DATASET ENTRIES Block Start

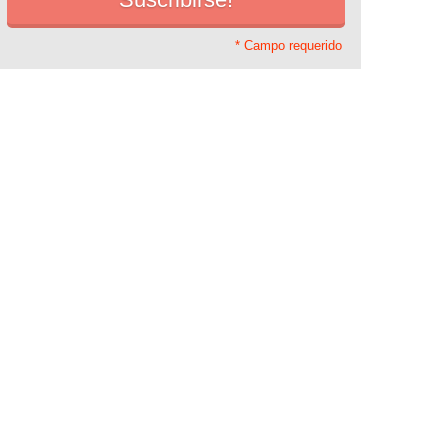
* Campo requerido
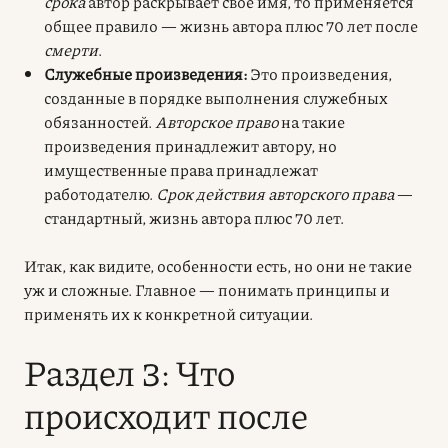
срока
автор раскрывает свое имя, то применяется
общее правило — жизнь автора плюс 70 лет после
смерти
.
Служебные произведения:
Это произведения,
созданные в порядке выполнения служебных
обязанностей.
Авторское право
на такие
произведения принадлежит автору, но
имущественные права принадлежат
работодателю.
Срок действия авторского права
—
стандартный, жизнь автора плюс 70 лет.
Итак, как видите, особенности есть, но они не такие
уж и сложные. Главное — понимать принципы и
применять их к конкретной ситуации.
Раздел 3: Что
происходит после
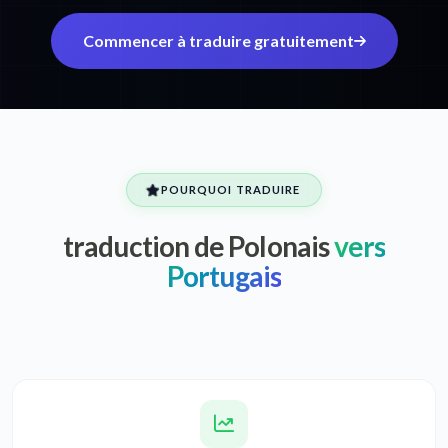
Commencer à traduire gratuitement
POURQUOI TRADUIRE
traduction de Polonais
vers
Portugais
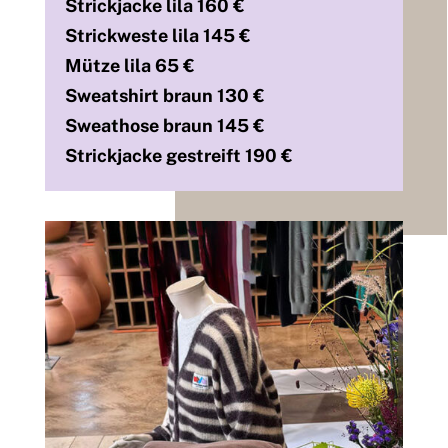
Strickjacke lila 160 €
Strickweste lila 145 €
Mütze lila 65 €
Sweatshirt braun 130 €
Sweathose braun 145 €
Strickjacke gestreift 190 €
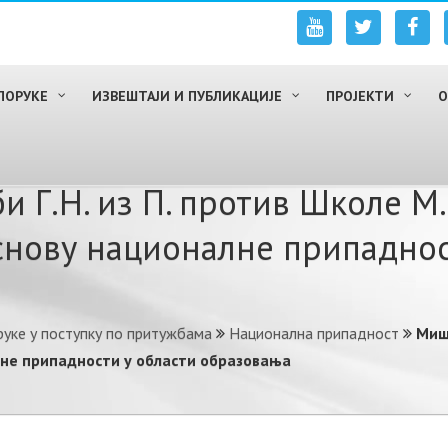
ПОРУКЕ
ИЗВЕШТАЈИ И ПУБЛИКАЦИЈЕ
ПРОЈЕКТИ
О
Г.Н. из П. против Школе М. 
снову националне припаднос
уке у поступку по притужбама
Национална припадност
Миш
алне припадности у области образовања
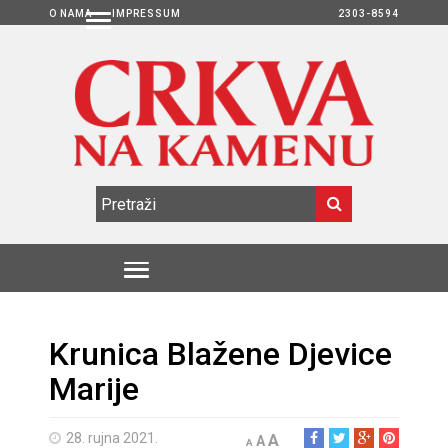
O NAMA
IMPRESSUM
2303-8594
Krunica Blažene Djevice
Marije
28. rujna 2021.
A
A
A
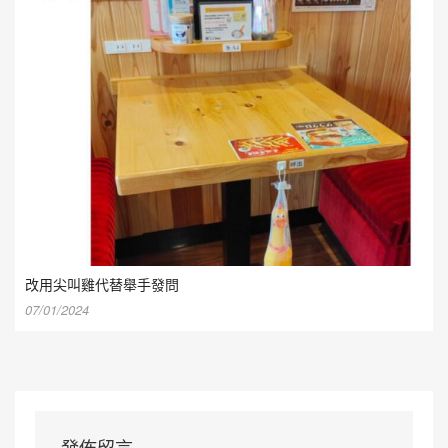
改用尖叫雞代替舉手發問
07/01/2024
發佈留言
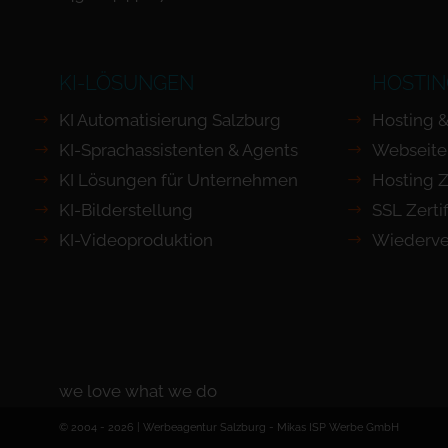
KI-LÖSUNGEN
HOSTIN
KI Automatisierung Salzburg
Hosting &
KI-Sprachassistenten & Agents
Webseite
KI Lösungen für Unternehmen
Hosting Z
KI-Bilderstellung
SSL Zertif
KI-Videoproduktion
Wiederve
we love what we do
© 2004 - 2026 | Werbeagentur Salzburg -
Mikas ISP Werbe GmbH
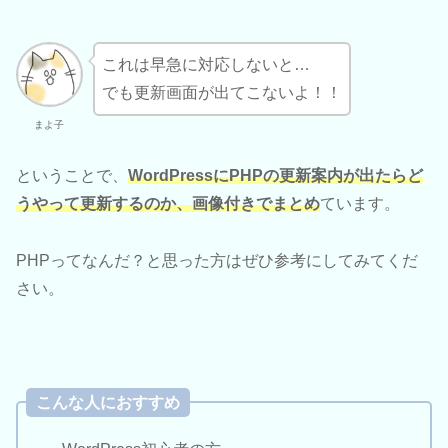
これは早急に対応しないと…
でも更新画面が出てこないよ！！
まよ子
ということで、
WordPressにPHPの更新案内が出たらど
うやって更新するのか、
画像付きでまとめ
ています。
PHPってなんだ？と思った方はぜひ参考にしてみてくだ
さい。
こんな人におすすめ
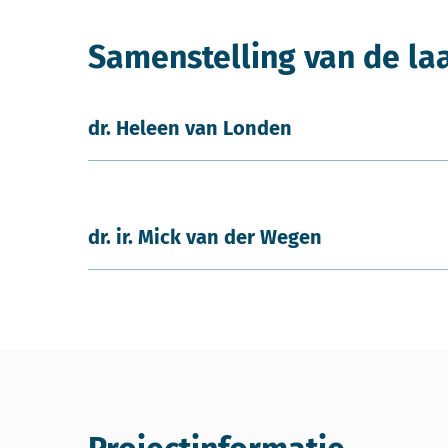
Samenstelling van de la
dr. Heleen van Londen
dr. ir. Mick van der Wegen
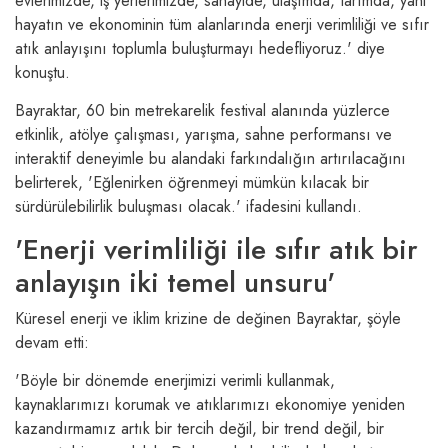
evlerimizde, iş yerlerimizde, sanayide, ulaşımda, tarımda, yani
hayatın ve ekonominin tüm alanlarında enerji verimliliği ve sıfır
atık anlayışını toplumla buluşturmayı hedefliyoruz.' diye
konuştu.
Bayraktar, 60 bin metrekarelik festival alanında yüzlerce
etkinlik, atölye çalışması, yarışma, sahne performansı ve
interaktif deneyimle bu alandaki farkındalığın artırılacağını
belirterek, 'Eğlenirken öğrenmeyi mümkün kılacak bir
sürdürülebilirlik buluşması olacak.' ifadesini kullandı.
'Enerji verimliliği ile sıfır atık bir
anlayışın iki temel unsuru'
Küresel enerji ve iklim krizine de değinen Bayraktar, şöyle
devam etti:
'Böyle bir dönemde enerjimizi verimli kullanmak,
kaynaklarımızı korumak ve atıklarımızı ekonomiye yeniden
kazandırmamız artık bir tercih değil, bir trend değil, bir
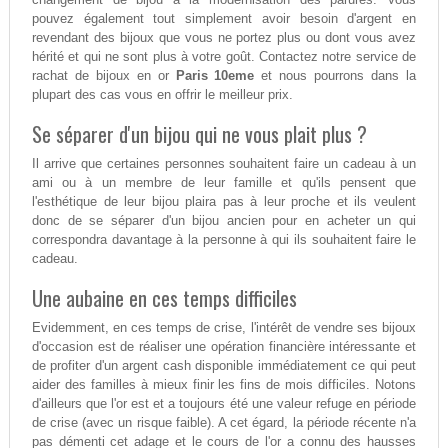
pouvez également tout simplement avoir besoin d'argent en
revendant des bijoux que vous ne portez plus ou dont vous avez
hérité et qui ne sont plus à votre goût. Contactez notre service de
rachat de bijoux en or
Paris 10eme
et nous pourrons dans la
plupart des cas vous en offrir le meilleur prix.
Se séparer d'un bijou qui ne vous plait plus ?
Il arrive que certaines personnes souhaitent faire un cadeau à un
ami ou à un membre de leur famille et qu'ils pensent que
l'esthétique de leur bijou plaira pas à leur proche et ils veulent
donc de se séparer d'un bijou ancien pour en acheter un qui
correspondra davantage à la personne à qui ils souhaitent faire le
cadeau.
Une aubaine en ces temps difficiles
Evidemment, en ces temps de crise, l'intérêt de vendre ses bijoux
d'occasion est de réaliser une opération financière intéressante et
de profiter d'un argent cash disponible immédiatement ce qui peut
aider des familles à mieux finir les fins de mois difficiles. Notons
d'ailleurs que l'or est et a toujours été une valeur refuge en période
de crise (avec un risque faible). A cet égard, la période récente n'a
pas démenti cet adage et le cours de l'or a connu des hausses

DATASET ENTRIES Block End
DATASET ENTRIES Block Start

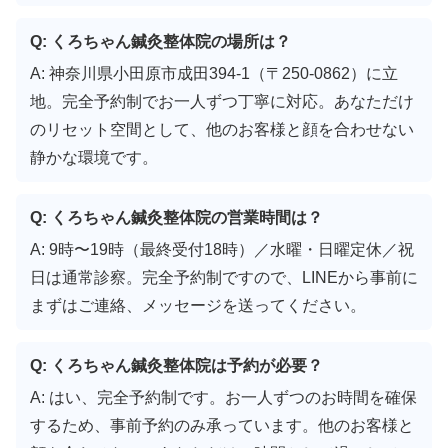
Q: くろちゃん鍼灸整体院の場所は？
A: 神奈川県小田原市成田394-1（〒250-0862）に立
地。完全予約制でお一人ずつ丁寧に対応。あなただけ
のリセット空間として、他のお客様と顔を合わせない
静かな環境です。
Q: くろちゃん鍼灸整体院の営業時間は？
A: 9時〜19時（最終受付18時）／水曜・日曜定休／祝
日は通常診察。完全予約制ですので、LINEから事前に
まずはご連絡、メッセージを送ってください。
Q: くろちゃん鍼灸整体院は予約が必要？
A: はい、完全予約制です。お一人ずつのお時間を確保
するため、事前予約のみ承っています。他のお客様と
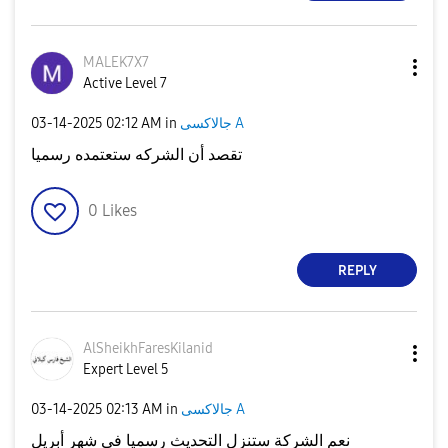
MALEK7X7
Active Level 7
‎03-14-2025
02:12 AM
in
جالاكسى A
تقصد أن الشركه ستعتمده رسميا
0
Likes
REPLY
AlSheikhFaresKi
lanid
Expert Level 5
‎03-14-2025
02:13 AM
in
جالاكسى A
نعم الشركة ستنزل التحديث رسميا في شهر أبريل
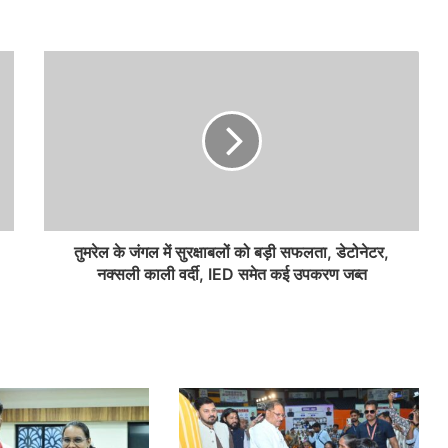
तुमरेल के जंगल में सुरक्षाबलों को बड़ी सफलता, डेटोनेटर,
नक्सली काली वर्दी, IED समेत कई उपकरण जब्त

DATASET ENTRIES Block End

● **TRY IT**
Your answer should be the lines above, from the line containing "ami ou à un" up to and including the line containing "de profiter d'un", reproduced exactly and with nothing else.

● **FINISHED EXERCISE**
ami ou à un membre de leur famille et qu'ils pensent que
l'esthétique de leur bijou plaira pas à leur proche et ils veulent
donc de se séparer d'un bijou ancien pour en acheter un qui
correspondra davantage à la personne à qui ils souhaitent faire le
cadeau.
Une aubaine en ces temps difficiles
Evidemment, en ces temps de crise, l'intérêt de vendre ses bijoux
d'occasion est de réaliser une opération financière intéressante et
de profiter d'un argent cash disponible immédiatement ce qui peut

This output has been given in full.